From: Han-Wen Nienhuys
Subject: Re: State of LilyPond with Guile 2.2
Date: Sun, 11 Apr 2021 18:04:51 +0200

On Sun, Apr 11, 2021 at 4:24 PM Jonas Hahnfeld <hahnjo@hahnjo.de> wrote:
>
> Am Sonntag, dem 11.04.2021 um 16:04 +0200 schrieb Han-Wen Nienhuys:
> > On Sun, Apr 11, 2021 at 3:42 PM Jonas Hahnfeld via Discussions on
> > LilyPond development <lilypond-devel@gnu.org> wrote:
> > >
> > > All numbers are from my laptop running Arch Linux (with pango
> > > downgraded to 1:1.48.2-1 to keep out the memory hogging in 1.48.3)
> > > and
> > > measured with "/usr/bin/time -v". I use commit fce156f219 from
> > > https://gitlab.com/lilypond/lilypond/-/merge_requests/723 (see
> > > User's
> > > View) and the system-provided versions of Guile 1.8.8 and Guile
> > > 2.2.6.
> > > I don't test Guile 3.0 because it's not available as package, and
> > > there
> > > seem to be more changes needed to make it even work.
> > > I configured the build with --enable-gs-api (because I'm interested
> > > in
> > > the time spent in LilyPond, not how fast the system can fork gs)
> > >
> >
> > I assume this is also without extractpdfmark, which is also a CPU
> > hog.
>
> Correct, all numbers are without extractpdfmark.
>
> > > The first set of experiments is about things that developers care
> > > about, namely 'make test' and 'make doc'. For all runs, I used the
> > > options "-j4 CPU_COUNT=4".
> > >
> > > 'make test' when compiled with Guile 1.8.8:
> > >  * User time (seconds): 520.68
> > >  * Elapsed (wall clock) time (h:mm:ss or m:ss): 3:59.54
> > >
> >
> > IIRC, on my 4 CPU machine, the actual time running the regression .ly
> > files is fairly low (about 1 minute). A lot of time is spent running
> > the lilypond-book regression tests, which makes this difference all
> > the more dramatic
>
> True, but the current way of testing lilypond-book is kind of the
> worst-case scenario for LilyPond because all files are compiled
> separately. So 37 times a startup time of 2 seconds is already the
> majority of the slowdown.

This may warrant some further investigation. Ideally, the shared
snippet database makes it so we have to run lilypond only a few times.
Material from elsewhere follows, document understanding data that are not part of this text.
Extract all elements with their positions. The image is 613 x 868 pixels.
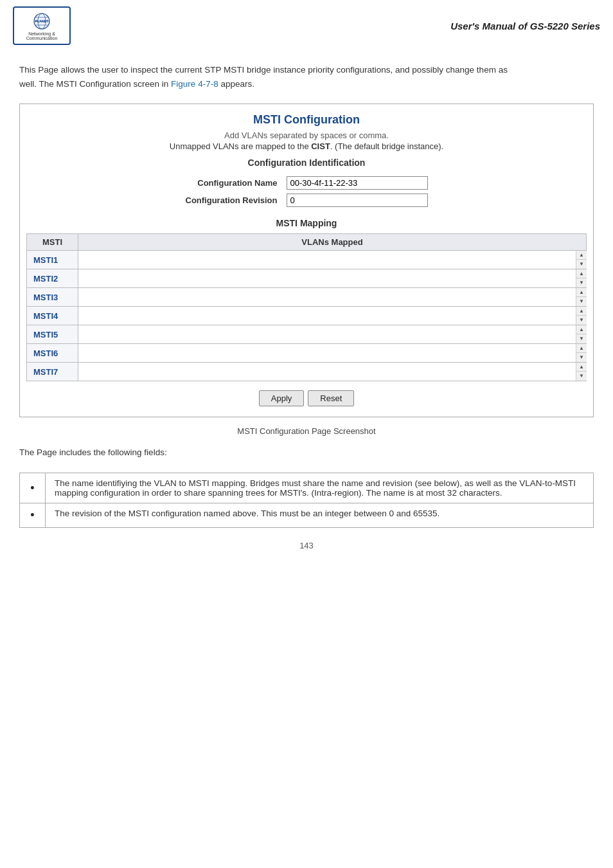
config-revision-input[interactable] — [287, 194, 428, 207]
vlans-col-header: VLANs Mapped — [78, 234, 587, 251]
bullet-dot-icon: • — [30, 482, 34, 494]
fields-table-row: •The name identifiying the VLAN to MSTI … — [20, 473, 594, 503]
msti-row-label: MSTI5 — [27, 325, 78, 344]
config-subtitle1: Add VLANs separated by spaces or comma. — [20, 131, 593, 140]
msti-row-cell[interactable]: ▲▼ — [78, 307, 587, 325]
msti-row-cell[interactable]: ▲▼ — [78, 288, 587, 307]
msti-config-box: MSTI Configuration Add VLANs separated b… — [19, 104, 594, 417]
svg-text:PLANET: PLANET — [35, 19, 49, 23]
msti-row: MSTI4▲▼ — [27, 307, 587, 325]
msti-col-header: MSTI — [27, 234, 78, 251]
reset-button[interactable]: Reset — [308, 390, 354, 406]
config-title: MSTI Configuration — [20, 104, 593, 131]
logo-sub-text: Networking & Communication — [17, 32, 67, 41]
config-id-table: Configuration Name Configuration Revisio… — [182, 174, 432, 209]
msti-spinner-down[interactable]: ▼ — [576, 278, 587, 287]
msti-row-cell[interactable]: ▲▼ — [78, 269, 587, 288]
msti-spinner-up[interactable]: ▲ — [576, 307, 587, 316]
figure-link[interactable]: Figure 4-7-8 — [171, 79, 218, 89]
config-name-input[interactable] — [287, 176, 428, 190]
msti-mapping-title: MSTI Mapping — [20, 218, 593, 228]
figure-caption: MSTI Configuration Page Screenshot — [0, 426, 613, 436]
msti-vlan-input[interactable] — [78, 252, 576, 268]
msti-spinner-up[interactable]: ▲ — [576, 288, 587, 297]
msti-row: MSTI7▲▼ — [27, 363, 587, 381]
msti-spinner-down[interactable]: ▼ — [576, 297, 587, 306]
msti-row: MSTI2▲▼ — [27, 269, 587, 288]
msti-row-cell[interactable]: ▲▼ — [78, 363, 587, 381]
msti-vlan-input[interactable] — [78, 308, 576, 324]
field-description: The revision of the MSTI configuration n… — [46, 503, 594, 528]
msti-spinner-down[interactable]: ▼ — [576, 353, 587, 362]
apply-button[interactable]: Apply — [259, 390, 305, 406]
config-subtitle2: Unmapped VLANs are mapped to the CIST. (… — [20, 141, 593, 151]
msti-row: MSTI1▲▼ — [27, 251, 587, 269]
msti-row-label: MSTI7 — [27, 363, 78, 381]
msti-spinner-up[interactable]: ▲ — [576, 325, 587, 334]
logo-box: PLANET Networking & Communication — [13, 6, 71, 45]
header-title: User's Manual of GS-5220 Series — [450, 21, 600, 32]
msti-mapping-table: MSTI VLANs Mapped MSTI1▲▼MSTI2▲▼MSTI3▲▼M… — [26, 233, 587, 381]
msti-row: MSTI6▲▼ — [27, 344, 587, 363]
field-bullet: • — [20, 473, 46, 503]
msti-row-cell[interactable]: ▲▼ — [78, 344, 587, 363]
msti-row-label: MSTI2 — [27, 269, 78, 288]
msti-spinner-up[interactable]: ▲ — [576, 363, 587, 372]
msti-spinner-down[interactable]: ▼ — [576, 334, 587, 343]
msti-row-label: MSTI4 — [27, 307, 78, 325]
config-name-label: Configuration Name — [182, 174, 283, 192]
msti-spinner-up[interactable]: ▲ — [576, 344, 587, 353]
config-id-title: Configuration Identification — [20, 158, 593, 168]
fields-table-row: •The revision of the MSTI configuration … — [20, 503, 594, 528]
msti-row: MSTI5▲▼ — [27, 325, 587, 344]
msti-vlan-input[interactable] — [78, 345, 576, 361]
msti-spinner-down[interactable]: ▼ — [576, 372, 587, 381]
msti-spinner-up[interactable]: ▲ — [576, 269, 587, 278]
logo-globe-icon: PLANET — [32, 12, 51, 31]
msti-spinner-down[interactable]: ▼ — [576, 260, 587, 269]
config-revision-label: Configuration Revision — [182, 192, 283, 209]
page-number: 143 — [0, 528, 613, 557]
msti-row-label: MSTI1 — [27, 251, 78, 269]
button-row: Apply Reset — [20, 390, 593, 406]
msti-vlan-input[interactable] — [78, 289, 576, 305]
field-description: The name identifiying the VLAN to MSTI m… — [46, 473, 594, 503]
field-bullet: • — [20, 503, 46, 528]
page-header: PLANET Networking & Communication User's… — [0, 0, 613, 51]
msti-spinner-down[interactable]: ▼ — [576, 316, 587, 325]
msti-row-label: MSTI3 — [27, 288, 78, 307]
msti-row: MSTI3▲▼ — [27, 288, 587, 307]
msti-vlan-input[interactable] — [78, 364, 576, 380]
fields-intro-text: The Page includes the following fields: — [0, 445, 613, 464]
logo-area: PLANET Networking & Communication — [13, 6, 71, 45]
msti-row-cell[interactable]: ▲▼ — [78, 325, 587, 344]
msti-row-cell[interactable]: ▲▼ — [78, 251, 587, 269]
msti-vlan-input[interactable] — [78, 327, 576, 343]
msti-spinner-up[interactable]: ▲ — [576, 251, 587, 260]
fields-table: •The name identifiying the VLAN to MSTI … — [19, 473, 594, 528]
msti-vlan-input[interactable] — [78, 271, 576, 287]
bullet-dot-icon: • — [30, 509, 34, 521]
msti-row-label: MSTI6 — [27, 344, 78, 363]
intro-paragraph: This Page allows the user to inspect the… — [0, 51, 613, 97]
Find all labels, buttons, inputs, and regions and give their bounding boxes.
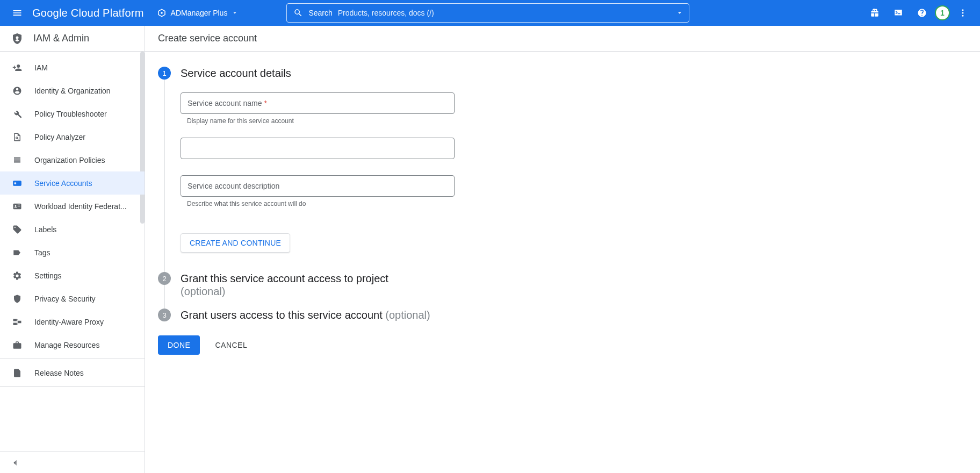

> > >  * Maximum resident set size (kbytes): 372560
> > > 'make test' when compiled with Guile 2.2.6:
> > >  * User time (seconds): 710.35
> > >  * Elapsed (wall clock) time (h:mm:ss or m:ss): 5:43.04
> > >  * Maximum resident set size (kbytes): 372344
> > >
> > > -> 40% slower when using Guile 2.2.6 during development
> > >
> >
> >
> > I didn't see you mention this explicitly: for apples to apples
> > comparisons, you have to disable 'debug-gc-object-lifetimes feature.
> > It causes a significant slowdown with Guile 1.8 for make test/make
> > doc, so the comparison is probably worse.
> >
> > This comes at the expense of increased memory usage (which reduces GC
> > overhead), so you'd have to test with my GUILE patches for a
> > completely honest comparison. I think the advantage of the decreased
> > GC overhead is minor, though.
>
> Right, I didn't think about this. However, I compiled without --enable-
> checking so the actual difference is just garbage collection happening
> between the files, which you think should be minor. Also "apples to
> apples" comparison means without your patches, because that's what
> users get.

That's not what I meant. The GC between the files is the expensive
part, because it is done unconditionally and has to mark all the
reachable data, and sweep the entire heap.  Dropping that (according
to commit e36b7c7ea98) is a 20% speedup, which we already collected
for GUILE 2.2, but not for 1.8.

Due to the heap scaling bugs, removing the GC between files increases
the heap size with 1.8, and if you don't force GC, for a heap that is
5x larger, you run GC 5x fewer times. The GC runs themselves involve a
larger heap, so this evens out, but you have to mark the reachable set
5x fewer times. This is what I meant with a 'minor' advantage.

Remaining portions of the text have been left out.